The coronavirus disease 2019 (COVID-19) pandemic has created an urgent need for therapeutics that inhibit the SARS-CoV-2 virus and suppress the fulminant inflammation characteristic of advanced illness. Here, we describe the anti-COVID-19 potential of PTC299, an orally available compound that is a potent inhibitor of dihydroorotate dehydrogenase (DHODH), the rate-limiting enzyme of the de novo pyrimidine biosynthesis pathway. In tissue culture, PTC299 manifests robust, dose-dependent, and DHODH-dependent inhibition of SARS CoV-2 replication (EC50 range, 2.0 to 31.6 nM) with a selectivity index >3,800. PTC299 also blocked replication of other RNA viruses, including Ebola virus. Consistent with known DHODH requirements for immunomodulatory cytokine production, PTC299 inhibited the production of interleukin (IL)-6, IL-17A (also called IL-17), IL-17F, and vascular endothelial growth factor (VEGF) in tissue culture models. The combination of anti-SARS-CoV-2 activity, cytokine inhibitory activity, and previously established favorable pharmacokinetic and human safety profiles render PTC299 a promising therapeutic for COVID-19.

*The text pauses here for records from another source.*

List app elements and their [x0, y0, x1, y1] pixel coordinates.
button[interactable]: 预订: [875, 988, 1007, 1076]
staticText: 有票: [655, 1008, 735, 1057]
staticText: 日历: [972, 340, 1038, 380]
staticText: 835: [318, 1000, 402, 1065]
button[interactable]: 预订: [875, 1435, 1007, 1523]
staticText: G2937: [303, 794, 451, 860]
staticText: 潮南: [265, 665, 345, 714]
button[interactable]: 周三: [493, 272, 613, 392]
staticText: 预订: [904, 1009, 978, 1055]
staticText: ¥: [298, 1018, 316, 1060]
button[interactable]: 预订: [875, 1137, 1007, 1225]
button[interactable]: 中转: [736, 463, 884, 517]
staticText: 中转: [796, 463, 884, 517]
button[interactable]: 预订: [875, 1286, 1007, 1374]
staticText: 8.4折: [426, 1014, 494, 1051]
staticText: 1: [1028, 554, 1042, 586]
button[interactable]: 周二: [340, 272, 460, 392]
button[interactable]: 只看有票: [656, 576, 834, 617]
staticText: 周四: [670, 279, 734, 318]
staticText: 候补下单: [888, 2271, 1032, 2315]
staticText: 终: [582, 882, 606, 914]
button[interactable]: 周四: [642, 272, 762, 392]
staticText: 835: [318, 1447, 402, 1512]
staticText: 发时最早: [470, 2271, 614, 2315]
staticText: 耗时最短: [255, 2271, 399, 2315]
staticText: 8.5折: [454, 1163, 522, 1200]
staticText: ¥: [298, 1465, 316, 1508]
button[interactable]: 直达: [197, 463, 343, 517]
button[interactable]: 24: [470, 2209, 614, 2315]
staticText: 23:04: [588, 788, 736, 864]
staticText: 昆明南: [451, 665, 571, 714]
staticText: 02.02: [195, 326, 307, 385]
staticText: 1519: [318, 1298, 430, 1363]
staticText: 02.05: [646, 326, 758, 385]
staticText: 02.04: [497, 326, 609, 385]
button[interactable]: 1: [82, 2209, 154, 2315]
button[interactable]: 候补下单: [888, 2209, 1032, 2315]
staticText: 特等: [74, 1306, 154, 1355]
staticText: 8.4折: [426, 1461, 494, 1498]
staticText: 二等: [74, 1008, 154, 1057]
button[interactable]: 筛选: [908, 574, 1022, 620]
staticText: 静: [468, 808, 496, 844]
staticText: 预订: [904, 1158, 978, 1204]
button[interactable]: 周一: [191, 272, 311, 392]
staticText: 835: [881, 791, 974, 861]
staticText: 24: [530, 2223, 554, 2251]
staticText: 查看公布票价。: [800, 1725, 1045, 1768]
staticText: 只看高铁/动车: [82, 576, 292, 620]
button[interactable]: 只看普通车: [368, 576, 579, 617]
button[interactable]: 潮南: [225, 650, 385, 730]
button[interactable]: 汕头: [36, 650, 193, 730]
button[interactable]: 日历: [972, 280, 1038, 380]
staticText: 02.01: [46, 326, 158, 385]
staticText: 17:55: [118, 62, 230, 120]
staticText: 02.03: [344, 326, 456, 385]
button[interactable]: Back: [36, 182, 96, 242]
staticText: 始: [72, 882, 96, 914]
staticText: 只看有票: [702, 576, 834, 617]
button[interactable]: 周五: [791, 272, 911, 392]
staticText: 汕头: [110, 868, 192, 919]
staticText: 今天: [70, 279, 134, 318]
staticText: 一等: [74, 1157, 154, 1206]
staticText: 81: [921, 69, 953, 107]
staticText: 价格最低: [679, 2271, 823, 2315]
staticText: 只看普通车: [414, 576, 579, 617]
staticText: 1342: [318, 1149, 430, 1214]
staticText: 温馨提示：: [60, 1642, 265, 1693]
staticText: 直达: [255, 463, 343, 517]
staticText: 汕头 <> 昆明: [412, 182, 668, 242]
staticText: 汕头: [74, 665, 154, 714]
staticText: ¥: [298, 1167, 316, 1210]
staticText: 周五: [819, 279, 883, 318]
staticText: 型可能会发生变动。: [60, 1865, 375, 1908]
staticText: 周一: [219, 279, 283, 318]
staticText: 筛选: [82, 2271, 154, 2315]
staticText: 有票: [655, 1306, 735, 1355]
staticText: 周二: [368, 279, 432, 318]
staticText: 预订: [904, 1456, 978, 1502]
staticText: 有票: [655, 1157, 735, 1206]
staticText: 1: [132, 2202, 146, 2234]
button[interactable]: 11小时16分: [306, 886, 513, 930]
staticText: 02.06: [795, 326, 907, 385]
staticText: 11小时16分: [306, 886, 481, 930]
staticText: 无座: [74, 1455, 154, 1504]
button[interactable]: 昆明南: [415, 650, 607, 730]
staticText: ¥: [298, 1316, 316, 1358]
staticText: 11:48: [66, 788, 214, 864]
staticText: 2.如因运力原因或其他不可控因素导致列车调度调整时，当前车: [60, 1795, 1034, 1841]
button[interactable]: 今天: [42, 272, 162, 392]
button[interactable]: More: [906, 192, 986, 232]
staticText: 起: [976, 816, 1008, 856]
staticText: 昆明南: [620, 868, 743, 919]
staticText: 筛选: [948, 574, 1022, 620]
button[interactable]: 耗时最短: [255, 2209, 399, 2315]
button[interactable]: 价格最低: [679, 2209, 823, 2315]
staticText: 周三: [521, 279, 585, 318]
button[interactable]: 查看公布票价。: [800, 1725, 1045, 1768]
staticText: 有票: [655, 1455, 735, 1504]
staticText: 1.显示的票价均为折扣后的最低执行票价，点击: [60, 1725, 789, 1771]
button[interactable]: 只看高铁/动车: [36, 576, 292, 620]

Competing Interest Statement

J.L, E.M., S.B, C. S-D.-C., E.L.S., Y.W, and V.S. have no conflict of interest to declare. S.P. and R.S. received support from PTC Therapeutics for this work. J.D.G, L.C, M.W, C.T-L., N.A.N, J.M.C, M.P. E.M.W., K. O K., R.K, E.G., A.J. and S.P. are or were employed by PTC Therapeutic and have received salary compensation for time, effort, and hold or held financial interest in the company.

Copyright 
The copyright holder for this preprint is the author/funder, who has granted bioRxiv a license to display the preprint in perpetuity. It is made available under a CC-BY-NC-ND 4.0 International license.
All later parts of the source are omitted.